Las órdenes de aprehensión contra Eduardo Bailey, Pedro Morales Somohano y Jorge Domene representan una nueva embestida del Gobierno independiente en contra del ex mandatario Rodrigo Medina y sus colaboradores más cercanos.

Al igual que el arzobispo de Monterrey, Rogelio Cabrera López, espero que las investigaciones sean un acto de justicia y no producto de un ajuste de cuentas por parte de Jaime Rodríguez Calderón.

El prelado aseguró que “se debe continuar con la investigación de los casos escandalosos de corrupción y que esto sirva a la nueva generación de funcionarios públicos a fin de que aprendan lo que no se debe hacer”. Hasta ahí estoy cien por ciento de acuerdo con monseñor Cabrera.

Me llama la atención que esta cacería se realice unos meses antes de la contienda presidencial, donde Jaime está necesitado de subir sus bonos, cuando ni siquiera ha podido dar buenos resultados en materia de seguridad y generación de empleos.

Hay una máxima en periodismo que dice: piensa mal y acertarás.

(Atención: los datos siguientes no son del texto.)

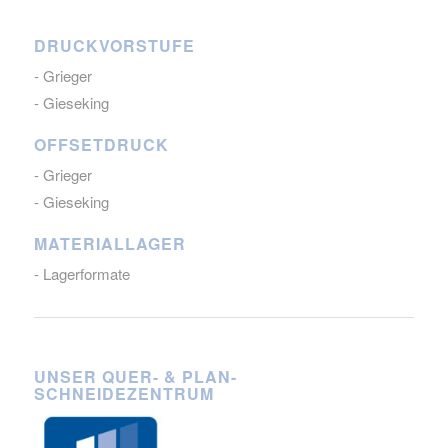
DRUCKVORSTUFE
- Grieger
- Gieseking
OFFSETDRUCK
- Grieger
- Gieseking
MATERIALLAGER
- Lagerformate
UNSER QUER- & PLAN-
SCHNEIDEZENTRUM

Eso aplica porque mientras el estado se cae a pedazos por el aumento en los índices delictivos, el gobernador anda cazando políticos.

Y por supuesto es correcto que se castigue a los corruptos, pero también debe atacar los problemas que afectan a la ciudadanía, pues de lo contrario parece una cortina de humo.

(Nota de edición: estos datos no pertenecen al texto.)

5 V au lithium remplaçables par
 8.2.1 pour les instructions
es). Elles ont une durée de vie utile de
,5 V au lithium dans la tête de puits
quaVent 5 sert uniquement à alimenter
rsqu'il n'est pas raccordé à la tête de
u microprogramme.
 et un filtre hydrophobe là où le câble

Justo cuando los penales están ardiendo por la ineficiencia de la autoridad estatal, donde los grupos criminales tienen el control porque los funcionarios nombrados por el actual Gobierno se lo permitieron, sacan órdenes de aprehensión que con una buena defensa quedarán sin efecto.

Si Jaime quiere hacer justicia, que meta a la cárcel a los directivos del Topo Chico y de Cadereyta que cobran cuotas por dejar pasar drogas, o por qué en lugar de proteger a Rogelio Benavides involucrado en el Cobijagate oculta la información.

Cuando la justicia sea pareja, le podremos creer a Jaime que sus intenciones son buenas, de lo contrario son solamente ajustes de cuentas. Se le olvida aquella frase de su mentor don Alfonso Martínez Domínguez que decía: “Las reses de hoy serán los matanceros del mañana”.